╔══

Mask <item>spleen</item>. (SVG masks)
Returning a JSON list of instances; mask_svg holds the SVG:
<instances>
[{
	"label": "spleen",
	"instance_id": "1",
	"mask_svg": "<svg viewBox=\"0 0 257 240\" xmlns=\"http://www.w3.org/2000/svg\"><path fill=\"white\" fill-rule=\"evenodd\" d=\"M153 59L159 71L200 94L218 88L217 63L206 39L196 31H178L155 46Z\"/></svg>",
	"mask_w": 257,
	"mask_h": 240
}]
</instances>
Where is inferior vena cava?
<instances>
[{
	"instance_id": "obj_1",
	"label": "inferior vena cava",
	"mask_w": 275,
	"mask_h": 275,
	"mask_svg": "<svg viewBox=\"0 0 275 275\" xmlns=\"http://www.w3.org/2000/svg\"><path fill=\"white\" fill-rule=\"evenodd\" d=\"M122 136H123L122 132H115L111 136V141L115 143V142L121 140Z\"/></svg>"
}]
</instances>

╚══

__Exercise aim__:
Retype all the material exactly, missing nothing.

__Exercise output__:
Mask <item>spleen</item>. (SVG masks)
Returning a JSON list of instances; mask_svg holds the SVG:
<instances>
[{
	"label": "spleen",
	"instance_id": "1",
	"mask_svg": "<svg viewBox=\"0 0 257 240\" xmlns=\"http://www.w3.org/2000/svg\"><path fill=\"white\" fill-rule=\"evenodd\" d=\"M153 59L159 71L200 94L218 88L217 63L206 39L196 31H178L155 46Z\"/></svg>",
	"mask_w": 257,
	"mask_h": 240
}]
</instances>
Where is inferior vena cava?
<instances>
[{
	"instance_id": "obj_1",
	"label": "inferior vena cava",
	"mask_w": 275,
	"mask_h": 275,
	"mask_svg": "<svg viewBox=\"0 0 275 275\" xmlns=\"http://www.w3.org/2000/svg\"><path fill=\"white\" fill-rule=\"evenodd\" d=\"M122 136H123L122 132H115L111 136V141L115 143V142L121 140Z\"/></svg>"
}]
</instances>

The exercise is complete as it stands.